Mes vers pénètrent jusque dans sa gueule de truie
Toute bourrée d’insensées bulles de haine.
Il n´y a pas de prix à se donner de la peine
Pour un vil personnage fort mal parfumé
Qui s´accommode dans les pires laboratoires :
Voilà donc le Chuan-Paul de Guerlain
Cette embolie de cervelle moisie
Habillé de son manteau sombre de néo-nazi.

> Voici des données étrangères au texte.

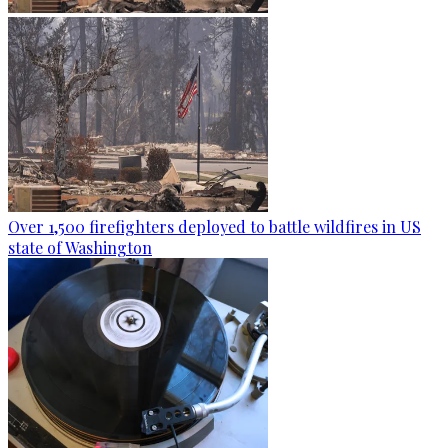
Over 1,500 firefighters deployed to battle wildfires in US
state of Washington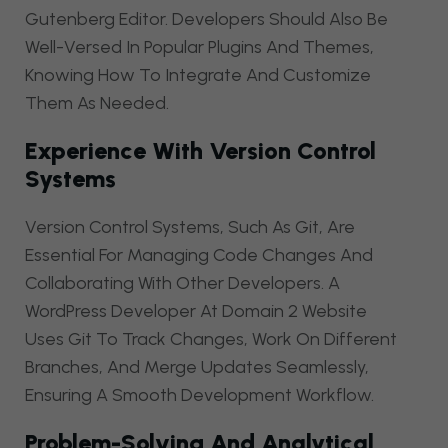
Gutenberg Editor. Developers Should Also Be
Well-Versed In Popular Plugins And Themes,
Knowing How To Integrate And Customize
Them As Needed.
Experience With Version Control
Systems
Version Control Systems, Such As Git, Are
Essential For Managing Code Changes And
Collaborating With Other Developers. A
WordPress Developer At Domain 2 Website
Uses Git To Track Changes, Work On Different
Branches, And Merge Updates Seamlessly,
Ensuring A Smooth Development Workflow.
Problem-Solving And Analytical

Je n´ai pas besoin de rimes pour acculer les nostalgiques
Ni d´alexandrin pour dire notre dégoût des sans-âmes
Le Nègre n´a pas peur d´un blanc rustre
Qui jase comme une oie des marécages.
Le Nègre est fier, trop fier de ses lèvres
Tout comme le Blanc se réjouit de son nez
Le Nègre n´a que faire des fœtus d´hommes
Qui infestent la terre embellie d´arc-en-ciel.
Beaucoup mieux que le phare d´Alexandrie
Notre peau d´ébène luit au soleil de midi
Elle dompte les illusions de minuit
Et la force de notre âme, indestructible
Notre tête, le socle qui créa de l´Occident les merveilles.
On n´insulte pas le Nègre, au nom du Droit et de la Raison.
On n´insulte pas le Nègre, au nom de sa sueur et de son sang
Car la bataille en Normandie ne fut pas une fatalité !
L´histoire de la France libérée non plus, Sir Guerlain !
Allez, peuples aryens ! Allez donc sur Mars !
Allez-y vivre votre fierté comme vous le désirez
Allez-y là-bas faire la propagande de votre folie
Loin de nous, loin des hommes, loin des cœurs nobles
Ainsi, le Nègre ne hantera plus jamais votre sommeil.
Brême, Allemagne, le 05 Novembre 2010.